● Work request:
The entries below are to be duplicated exactly, with nothing left out.

● Stored data entries:
****************************************
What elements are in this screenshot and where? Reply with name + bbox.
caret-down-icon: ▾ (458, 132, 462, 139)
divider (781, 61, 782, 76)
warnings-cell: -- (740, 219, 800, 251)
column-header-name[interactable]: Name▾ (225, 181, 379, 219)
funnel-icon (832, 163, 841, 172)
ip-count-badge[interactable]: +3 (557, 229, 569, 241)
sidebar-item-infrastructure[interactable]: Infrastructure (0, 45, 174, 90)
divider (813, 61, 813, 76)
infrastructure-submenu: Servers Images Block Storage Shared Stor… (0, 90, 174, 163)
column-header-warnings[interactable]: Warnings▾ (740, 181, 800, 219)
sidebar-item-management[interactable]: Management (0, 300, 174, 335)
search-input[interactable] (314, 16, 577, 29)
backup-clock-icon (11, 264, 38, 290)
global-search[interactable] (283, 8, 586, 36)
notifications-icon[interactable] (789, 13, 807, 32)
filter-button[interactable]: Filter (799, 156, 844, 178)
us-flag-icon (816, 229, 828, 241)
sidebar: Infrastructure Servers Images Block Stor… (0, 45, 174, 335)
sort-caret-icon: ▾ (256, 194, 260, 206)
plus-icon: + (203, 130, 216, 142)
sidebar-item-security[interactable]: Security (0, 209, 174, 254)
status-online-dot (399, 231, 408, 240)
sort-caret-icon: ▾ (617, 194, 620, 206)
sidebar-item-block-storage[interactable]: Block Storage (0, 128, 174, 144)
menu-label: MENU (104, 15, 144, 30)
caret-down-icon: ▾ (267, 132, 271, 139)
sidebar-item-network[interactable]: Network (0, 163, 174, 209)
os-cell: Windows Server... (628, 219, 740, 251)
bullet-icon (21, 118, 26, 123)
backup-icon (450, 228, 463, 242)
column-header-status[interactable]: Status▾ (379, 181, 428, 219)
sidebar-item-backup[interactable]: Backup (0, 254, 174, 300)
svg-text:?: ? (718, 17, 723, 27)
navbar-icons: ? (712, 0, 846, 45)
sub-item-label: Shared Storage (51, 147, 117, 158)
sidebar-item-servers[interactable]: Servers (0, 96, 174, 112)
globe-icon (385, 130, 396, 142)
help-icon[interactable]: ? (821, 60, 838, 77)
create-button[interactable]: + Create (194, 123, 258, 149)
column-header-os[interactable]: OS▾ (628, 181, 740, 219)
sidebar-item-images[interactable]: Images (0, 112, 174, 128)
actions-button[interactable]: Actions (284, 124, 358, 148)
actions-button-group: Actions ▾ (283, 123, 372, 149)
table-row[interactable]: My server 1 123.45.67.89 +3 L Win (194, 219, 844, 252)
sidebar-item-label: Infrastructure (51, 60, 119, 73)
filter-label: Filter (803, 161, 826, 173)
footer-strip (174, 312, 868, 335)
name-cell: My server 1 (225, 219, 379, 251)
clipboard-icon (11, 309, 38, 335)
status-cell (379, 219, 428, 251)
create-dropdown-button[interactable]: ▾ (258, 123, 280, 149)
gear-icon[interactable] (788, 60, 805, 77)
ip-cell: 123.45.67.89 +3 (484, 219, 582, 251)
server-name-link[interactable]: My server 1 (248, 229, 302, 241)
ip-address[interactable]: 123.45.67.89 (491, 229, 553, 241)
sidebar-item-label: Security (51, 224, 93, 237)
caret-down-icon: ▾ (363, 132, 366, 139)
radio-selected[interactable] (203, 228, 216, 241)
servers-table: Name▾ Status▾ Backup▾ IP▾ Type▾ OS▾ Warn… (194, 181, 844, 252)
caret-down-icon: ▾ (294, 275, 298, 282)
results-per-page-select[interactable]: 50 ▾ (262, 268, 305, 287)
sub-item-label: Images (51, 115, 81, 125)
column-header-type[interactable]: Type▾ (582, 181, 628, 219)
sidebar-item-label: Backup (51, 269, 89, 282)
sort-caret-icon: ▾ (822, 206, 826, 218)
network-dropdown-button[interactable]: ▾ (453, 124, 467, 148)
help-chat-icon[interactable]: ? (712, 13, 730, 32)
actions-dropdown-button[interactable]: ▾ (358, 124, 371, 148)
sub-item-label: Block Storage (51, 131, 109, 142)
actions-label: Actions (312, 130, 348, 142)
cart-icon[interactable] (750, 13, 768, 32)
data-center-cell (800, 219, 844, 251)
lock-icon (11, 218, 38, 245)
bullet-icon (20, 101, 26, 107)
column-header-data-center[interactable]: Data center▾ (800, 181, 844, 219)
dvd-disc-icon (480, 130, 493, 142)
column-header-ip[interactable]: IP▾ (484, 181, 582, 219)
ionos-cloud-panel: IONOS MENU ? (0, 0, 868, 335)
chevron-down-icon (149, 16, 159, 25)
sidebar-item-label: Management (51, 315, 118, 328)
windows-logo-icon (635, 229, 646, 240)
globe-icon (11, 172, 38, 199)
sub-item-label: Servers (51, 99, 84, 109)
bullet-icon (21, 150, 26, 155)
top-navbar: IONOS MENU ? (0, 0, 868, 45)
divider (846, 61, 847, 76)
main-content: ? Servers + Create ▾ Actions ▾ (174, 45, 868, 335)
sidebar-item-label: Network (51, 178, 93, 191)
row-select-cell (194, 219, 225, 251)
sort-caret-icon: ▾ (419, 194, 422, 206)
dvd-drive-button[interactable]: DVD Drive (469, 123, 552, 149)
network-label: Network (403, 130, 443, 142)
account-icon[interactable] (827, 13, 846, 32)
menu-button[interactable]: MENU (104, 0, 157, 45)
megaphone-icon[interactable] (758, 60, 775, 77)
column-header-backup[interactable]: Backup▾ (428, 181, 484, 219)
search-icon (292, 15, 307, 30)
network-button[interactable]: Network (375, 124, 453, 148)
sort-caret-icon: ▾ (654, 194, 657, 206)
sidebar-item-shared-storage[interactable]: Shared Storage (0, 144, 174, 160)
****************************************
● Answer for the task:
What elements are in this screenshot and where? Reply with name + bbox.
caret-down-icon: ▾ (458, 132, 462, 139)
divider (781, 61, 782, 76)
warnings-cell: -- (740, 219, 800, 251)
column-header-name[interactable]: Name▾ (225, 181, 379, 219)
funnel-icon (832, 163, 841, 172)
ip-count-badge[interactable]: +3 (557, 229, 569, 241)
sidebar-item-infrastructure[interactable]: Infrastructure (0, 45, 174, 90)
divider (813, 61, 813, 76)
infrastructure-submenu: Servers Images Block Storage Shared Stor… (0, 90, 174, 163)
column-header-warnings[interactable]: Warnings▾ (740, 181, 800, 219)
sidebar-item-management[interactable]: Management (0, 300, 174, 335)
search-input[interactable] (314, 16, 577, 29)
backup-clock-icon (11, 264, 38, 290)
global-search[interactable] (283, 8, 586, 36)
notifications-icon[interactable] (789, 13, 807, 32)
filter-button[interactable]: Filter (799, 156, 844, 178)
us-flag-icon (816, 229, 828, 241)
sidebar: Infrastructure Servers Images Block Stor… (0, 45, 174, 335)
sort-caret-icon: ▾ (256, 194, 260, 206)
plus-icon: + (203, 130, 216, 142)
sidebar-item-security[interactable]: Security (0, 209, 174, 254)
status-online-dot (399, 231, 408, 240)
sort-caret-icon: ▾ (617, 194, 620, 206)
sidebar-item-block-storage[interactable]: Block Storage (0, 128, 174, 144)
menu-label: MENU (104, 15, 144, 30)
caret-down-icon: ▾ (267, 132, 271, 139)
sidebar-item-network[interactable]: Network (0, 163, 174, 209)
os-cell: Windows Server... (628, 219, 740, 251)
bullet-icon (21, 118, 26, 123)
backup-icon (450, 228, 463, 242)
column-header-status[interactable]: Status▾ (379, 181, 428, 219)
sidebar-item-backup[interactable]: Backup (0, 254, 174, 300)
svg-text:?: ? (718, 17, 723, 27)
navbar-icons: ? (712, 0, 846, 45)
sub-item-label: Shared Storage (51, 147, 117, 158)
sidebar-item-servers[interactable]: Servers (0, 96, 174, 112)
globe-icon (385, 130, 396, 142)
help-icon[interactable]: ? (821, 60, 838, 77)
create-button[interactable]: + Create (194, 123, 258, 149)
column-header-os[interactable]: OS▾ (628, 181, 740, 219)
sidebar-item-images[interactable]: Images (0, 112, 174, 128)
actions-button[interactable]: Actions (284, 124, 358, 148)
actions-button-group: Actions ▾ (283, 123, 372, 149)
table-row[interactable]: My server 1 123.45.67.89 +3 L Win (194, 219, 844, 252)
sidebar-item-label: Infrastructure (51, 60, 119, 73)
filter-label: Filter (803, 161, 826, 173)
footer-strip (174, 312, 868, 335)
name-cell: My server 1 (225, 219, 379, 251)
clipboard-icon (11, 309, 38, 335)
status-cell (379, 219, 428, 251)
create-dropdown-button[interactable]: ▾ (258, 123, 280, 149)
gear-icon[interactable] (788, 60, 805, 77)
ip-cell: 123.45.67.89 +3 (484, 219, 582, 251)
server-name-link[interactable]: My server 1 (248, 229, 302, 241)
ip-address[interactable]: 123.45.67.89 (491, 229, 553, 241)
sidebar-item-label: Security (51, 224, 93, 237)
caret-down-icon: ▾ (363, 132, 366, 139)
radio-selected[interactable] (203, 228, 216, 241)
servers-table: Name▾ Status▾ Backup▾ IP▾ Type▾ OS▾ Warn… (194, 181, 844, 252)
caret-down-icon: ▾ (294, 275, 298, 282)
results-per-page-select[interactable]: 50 ▾ (262, 268, 305, 287)
sub-item-label: Images (51, 115, 81, 125)
column-header-type[interactable]: Type▾ (582, 181, 628, 219)
sidebar-item-label: Backup (51, 269, 89, 282)
sort-caret-icon: ▾ (822, 206, 826, 218)
network-dropdown-button[interactable]: ▾ (453, 124, 467, 148)
help-chat-icon[interactable]: ? (712, 13, 730, 32)
actions-dropdown-button[interactable]: ▾ (358, 124, 371, 148)
sub-item-label: Block Storage (51, 131, 109, 142)
actions-label: Actions (312, 130, 348, 142)
cart-icon[interactable] (750, 13, 768, 32)
data-center-cell (800, 219, 844, 251)
lock-icon (11, 218, 38, 245)
bullet-icon (20, 101, 26, 107)
column-header-data-center[interactable]: Data center▾ (800, 181, 844, 219)
dvd-disc-icon (480, 130, 493, 142)
column-header-ip[interactable]: IP▾ (484, 181, 582, 219)
ionos-cloud-panel: IONOS MENU ? (0, 0, 868, 335)
chevron-down-icon (149, 16, 159, 25)
sidebar-item-label: Management (51, 315, 118, 328)
windows-logo-icon (635, 229, 646, 240)
globe-icon (11, 172, 38, 199)
sub-item-label: Servers (51, 99, 84, 109)
bullet-icon (21, 150, 26, 155)
top-navbar: IONOS MENU ? (0, 0, 868, 45)
divider (846, 61, 847, 76)
main-content: ? Servers + Create ▾ Actions ▾ (174, 45, 868, 335)
sidebar-item-label: Network (51, 178, 93, 191)
row-select-cell (194, 219, 225, 251)
sort-caret-icon: ▾ (419, 194, 422, 206)
dvd-drive-button[interactable]: DVD Drive (469, 123, 552, 149)
network-label: Network (403, 130, 443, 142)
account-icon[interactable] (827, 13, 846, 32)
menu-button[interactable]: MENU (104, 0, 157, 45)
megaphone-icon[interactable] (758, 60, 775, 77)
column-header-backup[interactable]: Backup▾ (428, 181, 484, 219)
search-icon (292, 15, 307, 30)
network-button[interactable]: Network (375, 124, 453, 148)
sort-caret-icon: ▾ (654, 194, 657, 206)
sidebar-item-shared-storage[interactable]: Shared Storage (0, 144, 174, 160)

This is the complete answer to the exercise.